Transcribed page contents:
______

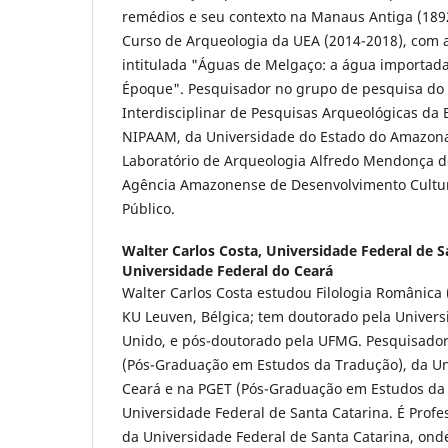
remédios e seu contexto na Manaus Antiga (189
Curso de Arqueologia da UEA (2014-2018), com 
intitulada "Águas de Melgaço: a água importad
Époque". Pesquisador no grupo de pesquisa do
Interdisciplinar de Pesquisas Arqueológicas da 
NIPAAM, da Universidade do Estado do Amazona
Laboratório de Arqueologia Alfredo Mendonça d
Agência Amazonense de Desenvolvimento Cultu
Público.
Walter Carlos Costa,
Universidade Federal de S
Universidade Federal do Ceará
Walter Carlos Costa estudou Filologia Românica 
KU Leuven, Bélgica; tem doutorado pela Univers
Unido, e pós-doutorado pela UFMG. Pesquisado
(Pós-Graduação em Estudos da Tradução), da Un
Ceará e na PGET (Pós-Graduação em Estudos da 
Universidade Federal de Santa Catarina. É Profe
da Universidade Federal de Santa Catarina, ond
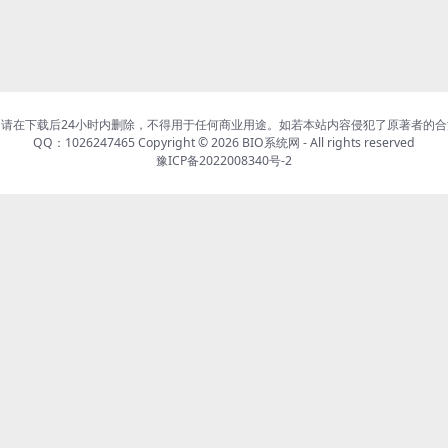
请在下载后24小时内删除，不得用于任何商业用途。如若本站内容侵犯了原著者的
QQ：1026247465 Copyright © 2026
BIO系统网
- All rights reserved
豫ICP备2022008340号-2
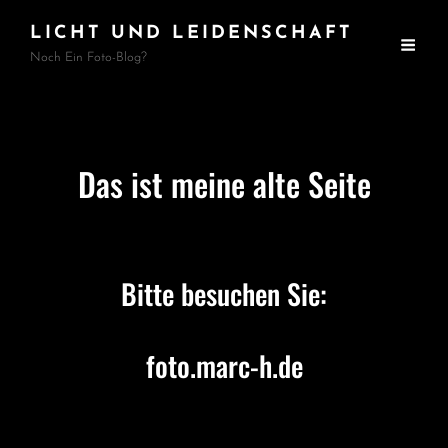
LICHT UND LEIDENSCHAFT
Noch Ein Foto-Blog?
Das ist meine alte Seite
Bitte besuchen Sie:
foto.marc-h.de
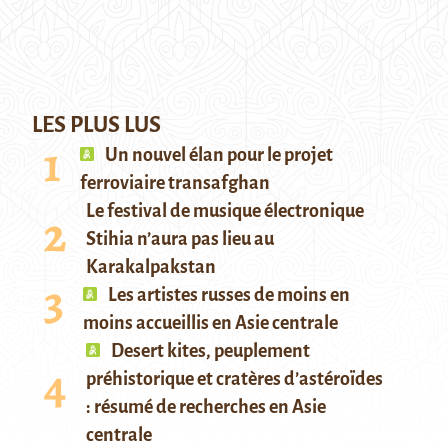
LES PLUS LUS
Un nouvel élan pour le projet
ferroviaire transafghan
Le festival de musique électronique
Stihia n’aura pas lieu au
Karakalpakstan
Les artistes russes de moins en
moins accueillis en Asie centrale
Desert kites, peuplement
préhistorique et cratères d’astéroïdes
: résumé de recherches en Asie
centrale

______

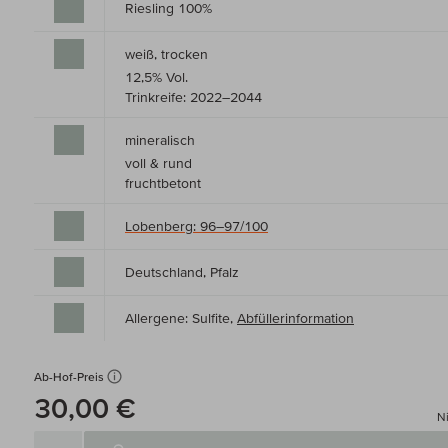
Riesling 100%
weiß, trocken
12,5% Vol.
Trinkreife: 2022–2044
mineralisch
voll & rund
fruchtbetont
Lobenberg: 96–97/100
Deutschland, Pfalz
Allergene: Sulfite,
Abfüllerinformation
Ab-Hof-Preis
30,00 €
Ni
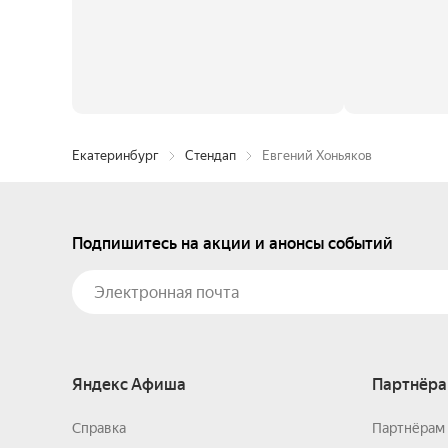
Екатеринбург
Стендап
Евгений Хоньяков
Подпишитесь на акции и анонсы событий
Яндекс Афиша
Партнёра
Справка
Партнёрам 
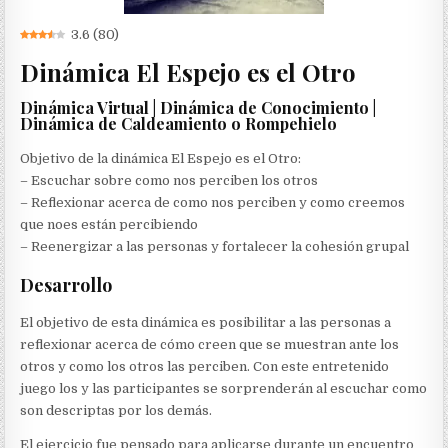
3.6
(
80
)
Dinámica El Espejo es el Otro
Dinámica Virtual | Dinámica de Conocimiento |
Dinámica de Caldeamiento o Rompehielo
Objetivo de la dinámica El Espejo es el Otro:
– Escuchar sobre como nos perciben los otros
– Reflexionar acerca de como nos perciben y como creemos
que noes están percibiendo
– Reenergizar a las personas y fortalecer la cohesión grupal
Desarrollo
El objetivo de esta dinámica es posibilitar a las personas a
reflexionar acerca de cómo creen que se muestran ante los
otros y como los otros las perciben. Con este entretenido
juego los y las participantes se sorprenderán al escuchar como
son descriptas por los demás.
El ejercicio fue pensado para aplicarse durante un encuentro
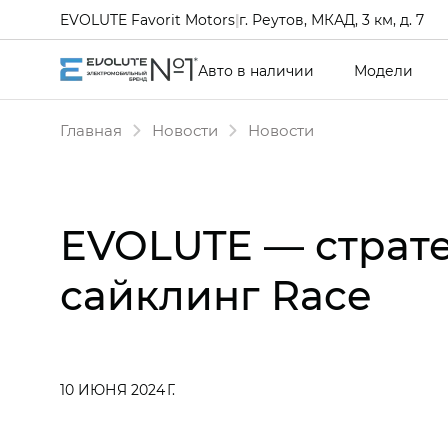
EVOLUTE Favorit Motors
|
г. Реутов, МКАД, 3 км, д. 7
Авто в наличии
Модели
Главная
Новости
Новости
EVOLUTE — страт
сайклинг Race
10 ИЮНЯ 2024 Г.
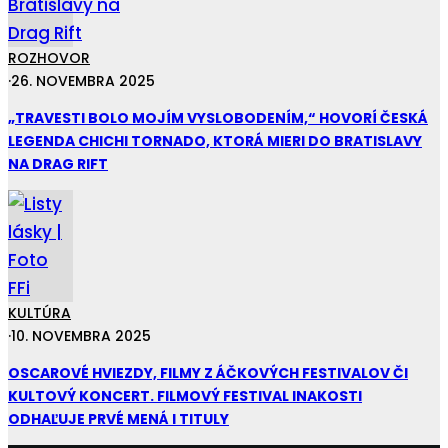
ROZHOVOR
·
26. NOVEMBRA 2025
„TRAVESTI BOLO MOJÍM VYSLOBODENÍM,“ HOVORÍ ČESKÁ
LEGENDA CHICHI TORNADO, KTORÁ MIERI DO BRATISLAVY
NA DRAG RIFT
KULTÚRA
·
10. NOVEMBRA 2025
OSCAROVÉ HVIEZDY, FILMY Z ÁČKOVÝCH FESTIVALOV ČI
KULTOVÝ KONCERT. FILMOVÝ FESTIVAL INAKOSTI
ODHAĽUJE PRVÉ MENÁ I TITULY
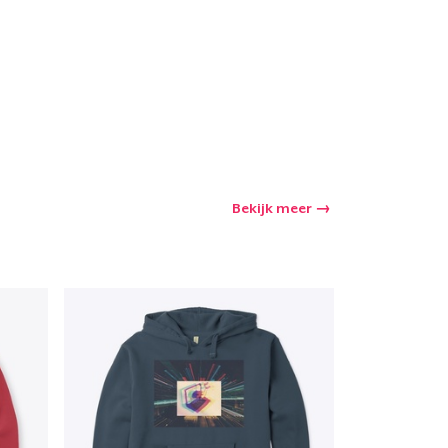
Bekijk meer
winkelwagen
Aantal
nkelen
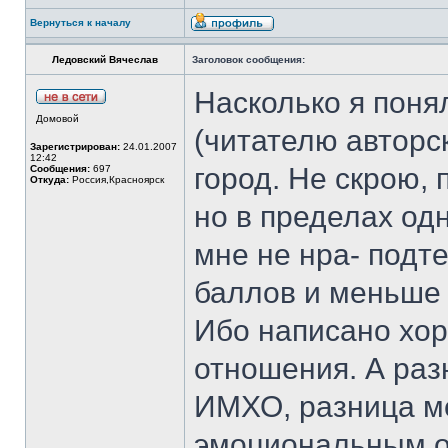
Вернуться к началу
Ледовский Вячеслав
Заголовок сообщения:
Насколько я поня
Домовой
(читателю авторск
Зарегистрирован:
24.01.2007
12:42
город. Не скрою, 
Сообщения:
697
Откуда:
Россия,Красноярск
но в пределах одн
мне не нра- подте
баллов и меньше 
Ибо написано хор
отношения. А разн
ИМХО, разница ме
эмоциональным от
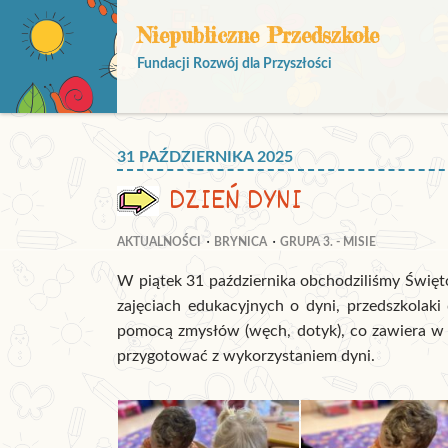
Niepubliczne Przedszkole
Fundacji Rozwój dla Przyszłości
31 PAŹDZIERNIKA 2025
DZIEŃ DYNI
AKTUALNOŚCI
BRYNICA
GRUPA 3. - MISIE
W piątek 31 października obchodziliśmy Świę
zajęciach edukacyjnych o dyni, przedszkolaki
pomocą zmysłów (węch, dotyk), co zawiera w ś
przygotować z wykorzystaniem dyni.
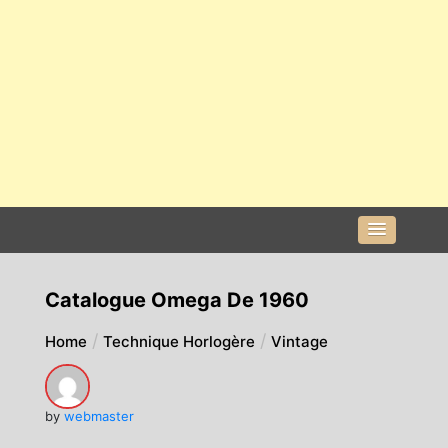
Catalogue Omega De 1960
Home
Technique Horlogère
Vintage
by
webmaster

______

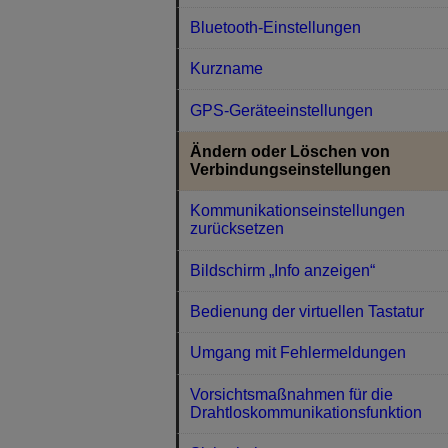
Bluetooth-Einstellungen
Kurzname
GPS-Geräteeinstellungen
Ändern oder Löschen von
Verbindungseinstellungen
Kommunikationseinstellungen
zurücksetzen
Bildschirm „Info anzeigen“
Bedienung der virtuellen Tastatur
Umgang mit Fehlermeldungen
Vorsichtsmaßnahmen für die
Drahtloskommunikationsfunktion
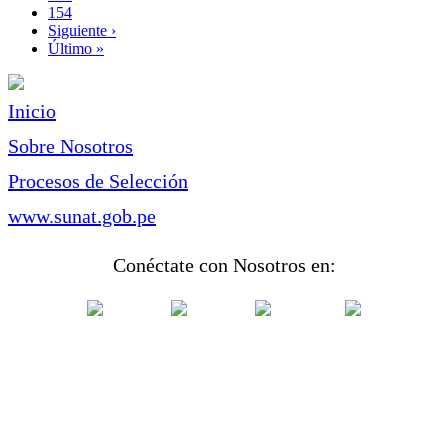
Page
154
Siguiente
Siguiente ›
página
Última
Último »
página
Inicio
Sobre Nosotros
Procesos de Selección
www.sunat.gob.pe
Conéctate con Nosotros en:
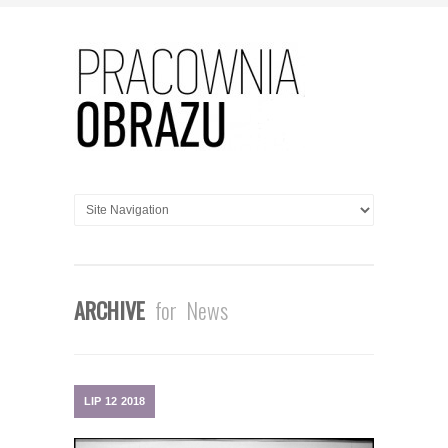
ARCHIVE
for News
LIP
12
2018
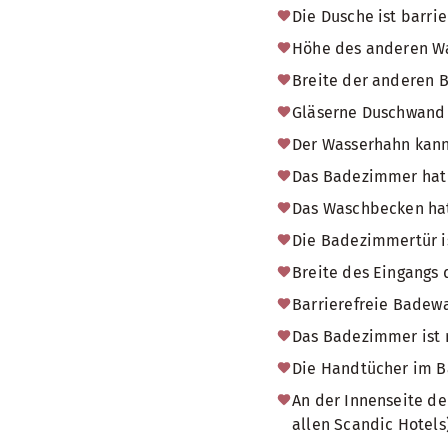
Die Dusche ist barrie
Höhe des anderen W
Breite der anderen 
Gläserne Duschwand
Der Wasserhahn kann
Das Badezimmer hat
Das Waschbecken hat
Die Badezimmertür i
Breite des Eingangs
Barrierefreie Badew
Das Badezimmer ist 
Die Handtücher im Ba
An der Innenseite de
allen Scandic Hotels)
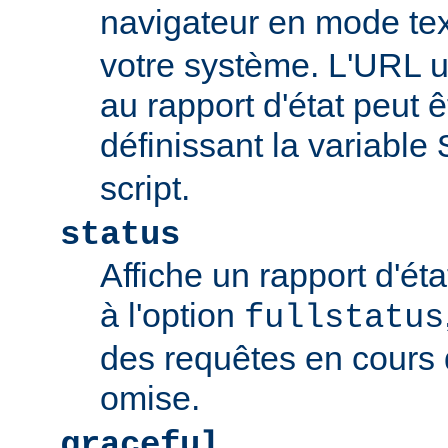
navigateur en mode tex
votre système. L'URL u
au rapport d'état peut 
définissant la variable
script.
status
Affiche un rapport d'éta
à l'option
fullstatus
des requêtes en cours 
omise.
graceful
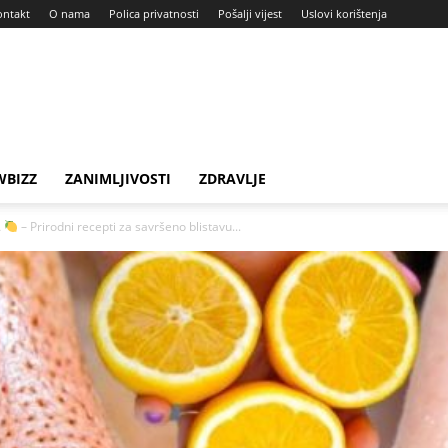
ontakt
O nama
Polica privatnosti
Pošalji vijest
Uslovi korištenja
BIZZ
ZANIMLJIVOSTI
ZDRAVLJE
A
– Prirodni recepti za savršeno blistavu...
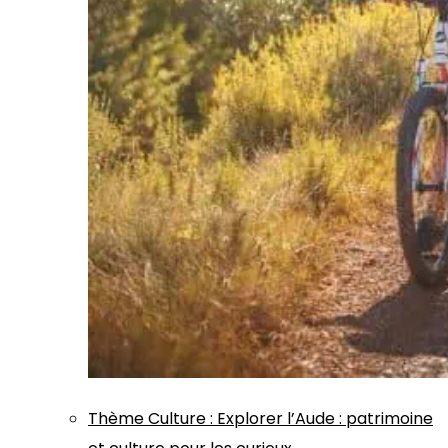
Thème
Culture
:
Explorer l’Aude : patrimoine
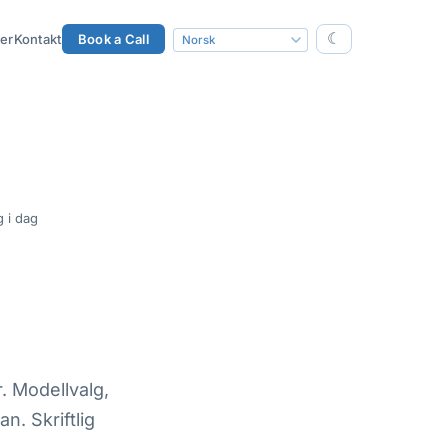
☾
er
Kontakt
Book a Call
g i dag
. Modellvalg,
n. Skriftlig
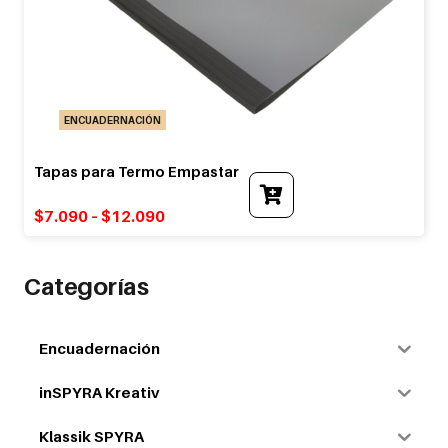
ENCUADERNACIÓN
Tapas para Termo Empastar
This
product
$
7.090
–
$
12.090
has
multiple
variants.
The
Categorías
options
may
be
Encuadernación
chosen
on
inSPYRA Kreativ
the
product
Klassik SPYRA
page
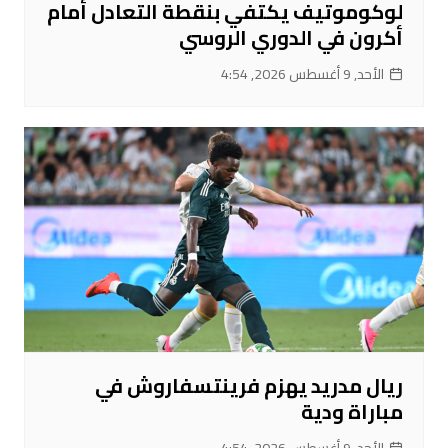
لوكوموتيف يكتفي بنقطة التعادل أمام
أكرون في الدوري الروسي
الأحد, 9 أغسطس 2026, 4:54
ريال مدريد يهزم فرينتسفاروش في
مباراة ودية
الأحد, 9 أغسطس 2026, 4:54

______

:: Exercise details ::
With the first line being the one containing "remédios e seu contexto na Manaus Antiga (189" and the last line the one containing "Universidade Federal de Santa Catarina.", transcribe exactly the lines above that fall in that range.

:: Final answer ::
remédios e seu contexto na Manaus Antiga (189
Curso de Arqueologia da UEA (2014-2018), com 
intitulada "Águas de Melgaço: a água importad
Époque". Pesquisador no grupo de pesquisa do
Interdisciplinar de Pesquisas Arqueológicas da 
NIPAAM, da Universidade do Estado do Amazona
Laboratório de Arqueologia Alfredo Mendonça d
Agência Amazonense de Desenvolvimento Cultu
Público.
Walter Carlos Costa,
Universidade Federal de S
Universidade Federal do Ceará
Walter Carlos Costa estudou Filologia Românica 
KU Leuven, Bélgica; tem doutorado pela Univers
Unido, e pós-doutorado pela UFMG. Pesquisado
(Pós-Graduação em Estudos da Tradução), da Un
Ceará e na PGET (Pós-Graduação em Estudos da 
Universidade Federal de Santa Catarina. É Profe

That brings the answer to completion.